E' come arrendersi al fatto che il numero di cavalli sportivi che annualmente vanno in esubero è troppo elevato per farvi fronte con un trattamento pensionistico. E' nostro dovere proporre di rendere il diritto alla vita del cavallo NON DPA equivalente a quello di un PET, giacché il cavallo è un essere senziente, e la sua vita non può essere terminata a piacimento non appena non soddisfa più le aspettative di prestazione sportiva del proprietario.

Tutto ciò premesso, la nostra proposta per passare da un diritto sulla carta a una tutela della vita concreta fino a morte naturale del cavallo, è la seguente.

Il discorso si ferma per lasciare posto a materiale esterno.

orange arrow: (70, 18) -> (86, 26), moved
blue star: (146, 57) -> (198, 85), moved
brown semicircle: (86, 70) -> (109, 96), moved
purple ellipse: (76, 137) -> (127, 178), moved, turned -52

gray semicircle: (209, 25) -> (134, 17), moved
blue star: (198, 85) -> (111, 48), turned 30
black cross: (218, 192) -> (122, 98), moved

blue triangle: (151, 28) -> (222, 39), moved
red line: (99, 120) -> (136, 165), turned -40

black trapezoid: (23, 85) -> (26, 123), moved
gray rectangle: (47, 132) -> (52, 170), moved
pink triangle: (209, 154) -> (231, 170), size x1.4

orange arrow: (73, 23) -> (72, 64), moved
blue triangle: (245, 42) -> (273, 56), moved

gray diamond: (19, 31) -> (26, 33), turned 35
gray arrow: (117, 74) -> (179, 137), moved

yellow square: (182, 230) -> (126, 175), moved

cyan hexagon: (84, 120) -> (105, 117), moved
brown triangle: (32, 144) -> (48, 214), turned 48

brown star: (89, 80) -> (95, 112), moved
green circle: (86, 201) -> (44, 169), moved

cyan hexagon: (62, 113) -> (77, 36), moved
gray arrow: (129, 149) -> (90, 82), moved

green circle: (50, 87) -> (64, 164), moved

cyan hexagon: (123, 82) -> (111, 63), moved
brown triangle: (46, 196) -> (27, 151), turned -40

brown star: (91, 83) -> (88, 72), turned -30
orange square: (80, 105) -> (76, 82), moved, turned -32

Stimolare la responsabilità di proprietario e di filiera, costruendo un sistema di incentivi e aggravi

  • responsabilità individuale dei proprietari di equini sportivi ad un impegno fino a morte naturale o a corrispondere quote pensionistiche per il ricollocamento
  • responsabilità collettiva in capo agli enti organizzatori di sport con equini per trovare le risorse per il fine carriera

A ciò dovrebbero aggiungersi delle forme di sgravio e di incentivo per chi fosse disposto a prendersi cura di cavalli atleti in esubero come segue:

Incentivi:

  • Per consentire un risparmio a chi sia disposto a prendersi questi cavalli dopo la carriera agonistica, andrebbe approvata una norma che abbassi i costi di registrazione dei cavalli in anagrafe equina alla fine del circuito agonistico (ad esempio da 70 euro a 28 euro, parificando i cavalli dei registri anagrafici di razza ex UNIRE a quelli AIA una volta che la carriera sportiva sia terminata).

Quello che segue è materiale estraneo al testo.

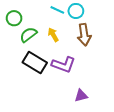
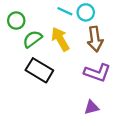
yellow arrow: (53, 35) -> (60, 39), size x1.5
purple L-shape: (64, 65) -> (97, 73), moved

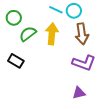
yellow arrow: (60, 39) -> (52, 34), turned 35
black rectangle: (39, 70) -> (16, 61), moved, size x0.7

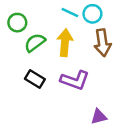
black rectangle: (16, 61) -> (35, 79), moved
purple L-shape: (84, 63) -> (75, 80), moved

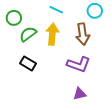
cyan circle: (92, 14) -> (95, 11), moved
purple L-shape: (75, 80) -> (79, 64), moved

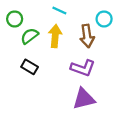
cyan circle: (95, 11) -> (104, 19), moved
purple triangle: (80, 94) -> (84, 99), size x1.6

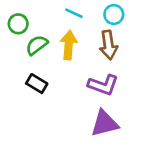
cyan circle: (104, 19) -> (114, 14), moved

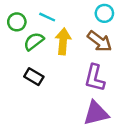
cyan line: (74, 13) -> (47, 17), moved
brown arrow: (108, 45) -> (100, 41), turned -45
purple L-shape: (103, 85) -> (95, 78), turned 84

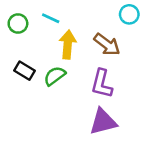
cyan circle: (104, 13) -> (129, 14), moved
green semicircle: (34, 41) -> (55, 76), moved
black rectangle: (34, 77) -> (25, 71), moved

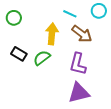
cyan line: (51, 18) -> (70, 14), moved

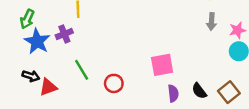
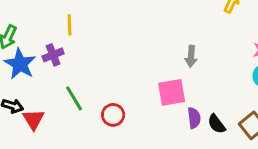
gray arrow: (212, 22) -> (191, 56), moved
red triangle: (48, 87) -> (34, 119), turned -42
purple semicircle: (173, 93) -> (194, 118), moved

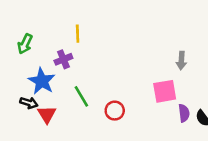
blue star: (20, 64) -> (42, 81), moved

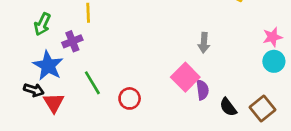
green arrow: (25, 44) -> (42, 24), moved
pink square: (165, 91) -> (185, 77), turned -35
purple semicircle: (184, 113) -> (202, 90), moved

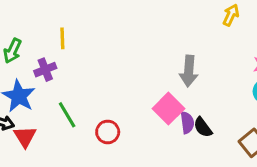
gray arrow: (204, 43) -> (189, 71), size x1.4
black semicircle: (228, 107) -> (203, 127), moved

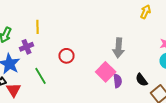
black semicircle: (203, 127) -> (142, 80), moved
red circle: (108, 132) -> (66, 56), moved

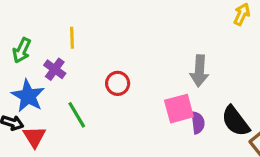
purple cross: (26, 47) -> (55, 69), turned -32
pink square: (106, 72) -> (179, 109), turned 30
black semicircle: (142, 80) -> (236, 121), size x1.5

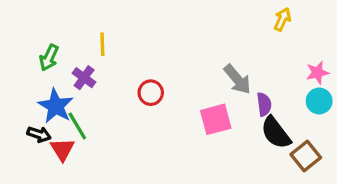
gray arrow: (199, 71) -> (237, 79), turned -44
green line: (77, 115) -> (77, 126), moved
purple semicircle: (198, 123) -> (264, 104), moved

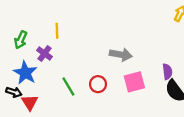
gray arrow: (237, 79) -> (121, 55), moved, turned -40
red circle: (151, 93) -> (98, 84), moved
green line: (77, 126) -> (68, 86), moved

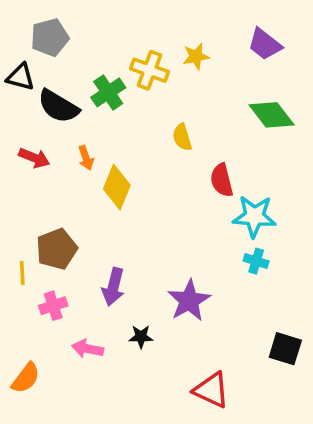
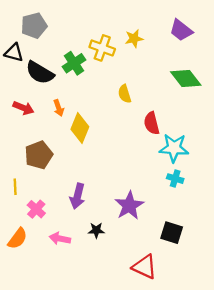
brown pentagon: (57, 249) -> (39, 155), moved
pink cross: (53, 306) -> (36, 209), turned -30
black square: (285, 349) -> (172, 233), moved
orange semicircle: (26, 378) -> (17, 239), moved

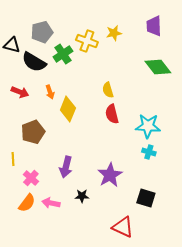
gray pentagon: (34, 26) -> (42, 32), moved
purple trapezoid: (181, 30) -> (154, 26), turned 50
yellow semicircle: (125, 94) -> (108, 90), moved
red semicircle: (152, 123) -> (112, 114), moved
orange semicircle: (17, 239) -> (27, 203), moved

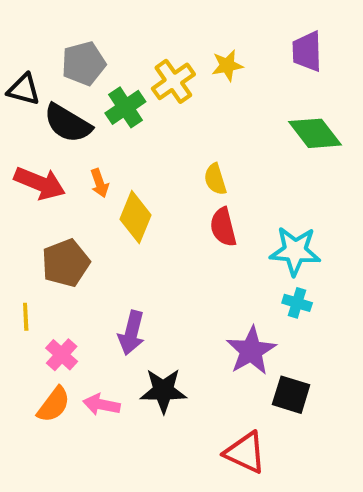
yellow cross: (87, 41) -> (173, 81), turned 35
red arrow: (20, 92) -> (40, 183), size x1.4
purple star: (110, 175) -> (251, 351), moved
black star: (82, 196) -> (163, 391), size x1.6

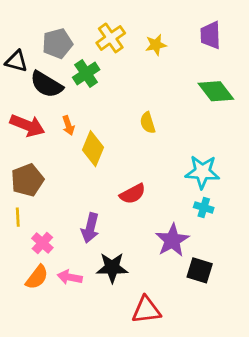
yellow cross: (173, 81) -> (111, 38), moved
red semicircle: (223, 227) -> (133, 194), moved, turned -104
brown pentagon: (66, 263) -> (27, 180), moved
red triangle: (245, 452) -> (146, 310), moved, turned -32

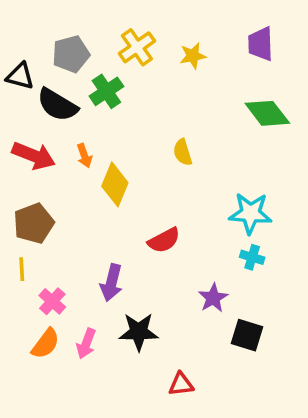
purple star: (172, 240) -> (213, 298), size x0.7
pink arrow: (70, 277) -> (86, 344), turned -80
red triangle: (146, 310) -> (181, 384), size x0.7

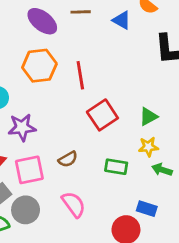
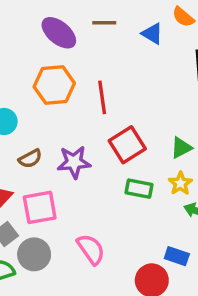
purple star: (22, 127) -> (74, 162), moved
yellow star: (148, 147) -> (180, 183), turned -30
brown semicircle: (68, 159) -> (30, 159), moved
green rectangle: (116, 167) -> (139, 189), moved

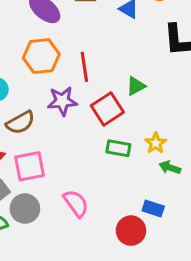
green triangle: (181, 148) -> (136, 86), moved
brown semicircle: (30, 159) -> (20, 123), size x1.4
purple star: (74, 162) -> (62, 101), moved

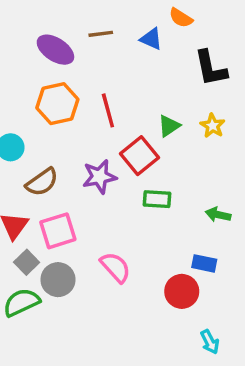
purple star: (62, 101) -> (99, 177), moved
yellow star: (156, 143) -> (213, 126), moved

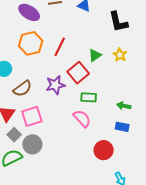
red line: (108, 110) -> (60, 47), turned 42
blue rectangle: (204, 263) -> (122, 127), moved
pink semicircle: (115, 267) -> (82, 119), moved

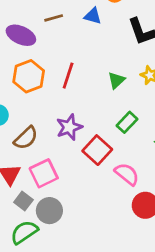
red square: (78, 73) -> (97, 150), moved
green rectangle: (89, 97) -> (127, 122), moved, turned -42
pink semicircle: (82, 119) -> (127, 174), moved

  • Togliere dal redditometro i cavalli NON DPA, paragonandoli a pets.

Aggravi:

  • Creazione di un fondo pensione obbligatorio per cavalli NON DPA iscritti a circuiti agonistici del CONI, piuttosto che di una tassa di cessione per chi si rifiuta di mantenere il proprio pet equino a vita, da versare ad enti che gestiscano su convenzione il ricollocamento degli equini in esubero.

  • Obbligo per gli enti organizzatori di sport con cavalli sotto al CONI di devolvere una quota di risorse per il ricollocamento degli animali in esubero (da versare come sopra a enti dedicati che offrano il servizio in convenzione).

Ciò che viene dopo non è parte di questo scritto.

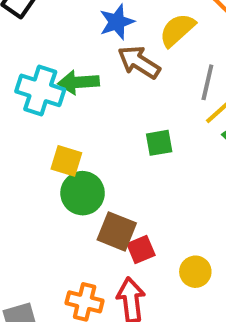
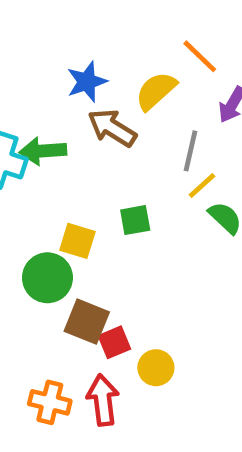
yellow square: (66, 161) -> (77, 241), moved
yellow circle: (195, 272) -> (156, 368), moved

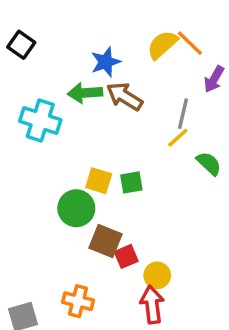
yellow semicircle: (156, 91) -> (162, 45), moved
green arrow: (43, 151) -> (85, 93), moved
yellow line: (202, 185) -> (178, 138), moved
green square: (135, 220) -> (131, 182), moved
red arrow: (103, 400) -> (152, 305), moved

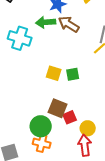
green circle: (76, 208) -> (41, 126), moved

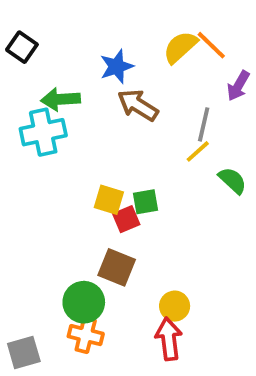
green arrow: (46, 22) -> (61, 99), moved
cyan cross: (20, 38) -> (43, 132), turned -30
red square: (70, 117) -> (126, 219), moved

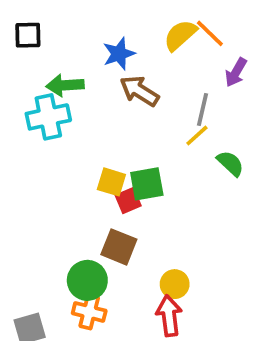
black square: (22, 47) -> (28, 35), turned -36
green square: (146, 202) -> (147, 184), size x1.4

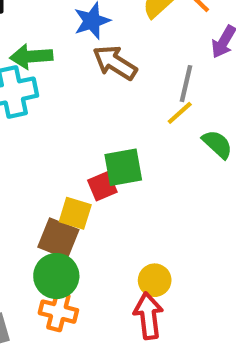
yellow square: (111, 182) -> (75, 213), moved
brown square: (119, 247) -> (58, 238), moved

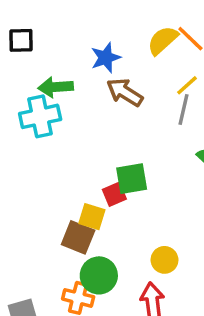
yellow line: (180, 113) -> (187, 85), moved
green circle: (56, 276) -> (99, 275), moved
yellow circle: (155, 280) -> (164, 260), moved

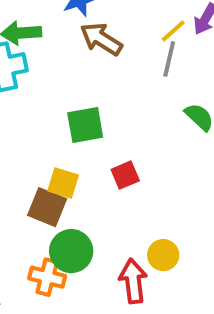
green square: (132, 179) -> (85, 125), moved
red square: (114, 194) -> (125, 175), moved
yellow circle: (164, 260) -> (163, 255), moved

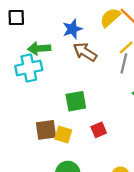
brown square: (47, 207) -> (46, 130), moved, turned -30

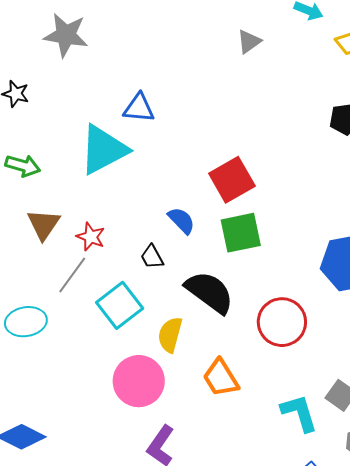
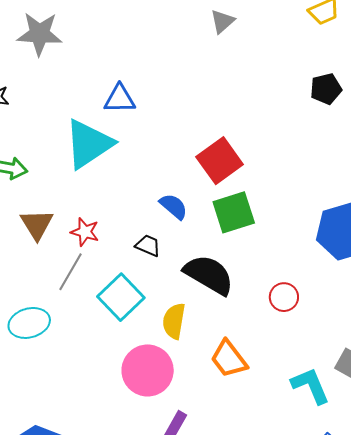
black trapezoid: (152, 257) -> (148, 246), turned 148
red circle: (282, 322) -> (284, 297), size x0.6

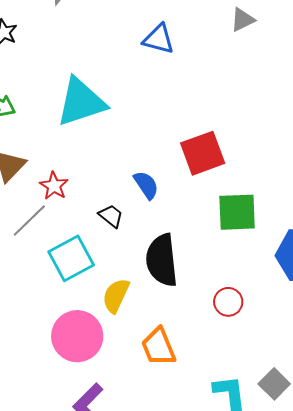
blue triangle: (120, 99) -> (159, 39), moved
green square: (234, 212) -> (237, 212), moved
black semicircle: (209, 275) -> (162, 260), turned -142

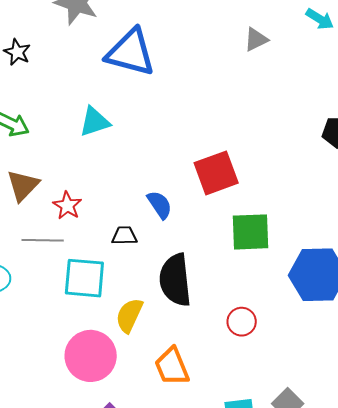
blue triangle: (159, 39) -> (130, 52), moved, size x1.6
cyan triangle: (81, 102) -> (94, 122), size x0.6
black trapezoid: (111, 216) -> (124, 236), turned -40
gray line: (29, 220) -> (43, 240), turned 45
cyan square: (71, 258) -> (84, 278), turned 33

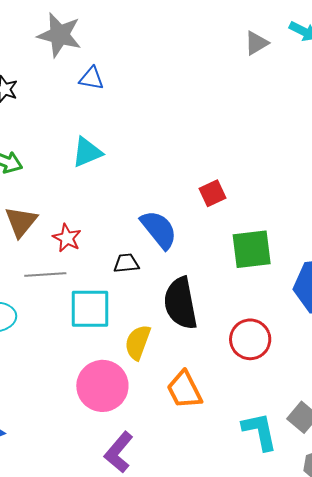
gray triangle: (256, 40) -> (256, 43), moved
blue triangle: (130, 52) -> (91, 78), moved, size x0.5
red square: (216, 173) -> (213, 193), size x0.6
blue semicircle: (160, 205) -> (159, 230), size x1.4
red circle: (242, 322) -> (250, 339), size x1.4

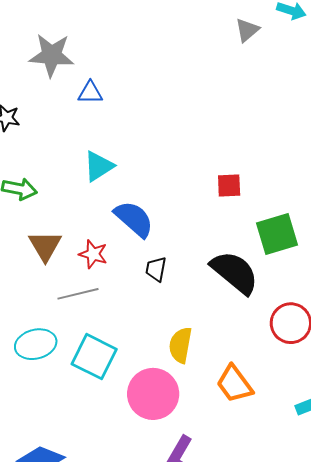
red square: (213, 193) -> (229, 186), turned 32
blue semicircle: (159, 230) -> (134, 219), moved
black trapezoid: (126, 263) -> (156, 269), turned -64
black semicircle: (181, 303) -> (235, 272), moved, turned 150
cyan square: (90, 309) -> (94, 357), moved, turned 36

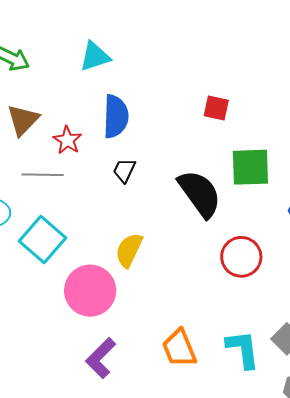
blue semicircle: (134, 219) -> (116, 116), turned 36
orange trapezoid: (235, 384) -> (179, 348), moved

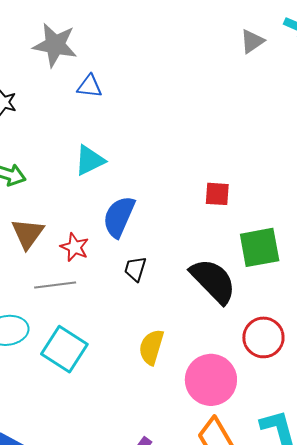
blue semicircle: (116, 116) -> (119, 217), turned -150
pink circle: (90, 291) -> (211, 380), moved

Allocazione del fondo pensionistico a enti no profit che svolgano istituzionalmente il ricollocamento di equini in esubero da attività sportive sotto al CONI

Tramite concorso alle ODV (organizzazioni di volontariato) registrate negli appositi registri del terzo settore per la riabilitazione dei cavalli NON DPA a fine carriera agonistica e che rispondano a determinati requisiti di sostenibilità:

  • che partecipino alla riabilitazione e ricollocamento di 12 o più cavalli agonisti all'anno e offrano rifugio ad almeno 25 cavalli bisognosi di casa ogni anno;
  • che vietino la riproduzione dei cavalli ospitati al rifugio;
  • che siano in grado di gestire i rientri quando le adozioni falliscono;
  • che prendano esplicitamente equini sportivi che fossero nel circuito CONI,  posto che gli enti sportivi finanzino il ricollocamento dei loro ex atleti equini;
  • che offrano programmi di formazione in grado di migliorare i tassi di adozione;
  • che presentino progetti di miglioramento del capitale per espandere la capacità e migliorare l'efficienza del programma di ricollocamento;
  • che presentino alloggi e spazi in grado di accogliere equini infortunati o sequestrati per maltrattamenti.

CONTRIBUZIONE DEGLI ENTI PUBBLICI TERRITORIALI ALLA TUTELA DEGLI EQUINI

Come le p.a. mettono a disposizione impianti pubblici dedicati allo sport per incentivarlo, anche sotto forma di concessioni gratuite quando si tratta di attività no profit, lo stesso andrebbe fatto con terreni demaniali in disuso, o impianti per cavalli di proprietà comunale, che potrebbero essere allocati ad enti dedicati al ricollocamento di animali sportivi e non macellabili in esubero.

Oltre a finanziare lo sport con i cavalli, o la terapia per mezzo di equini, si tratta insomma di trovare le risorse per finanziare la tutela dei cavalli che, in una società civile emancipata, a ben pensarci, è più importante dello sport con gli stessi.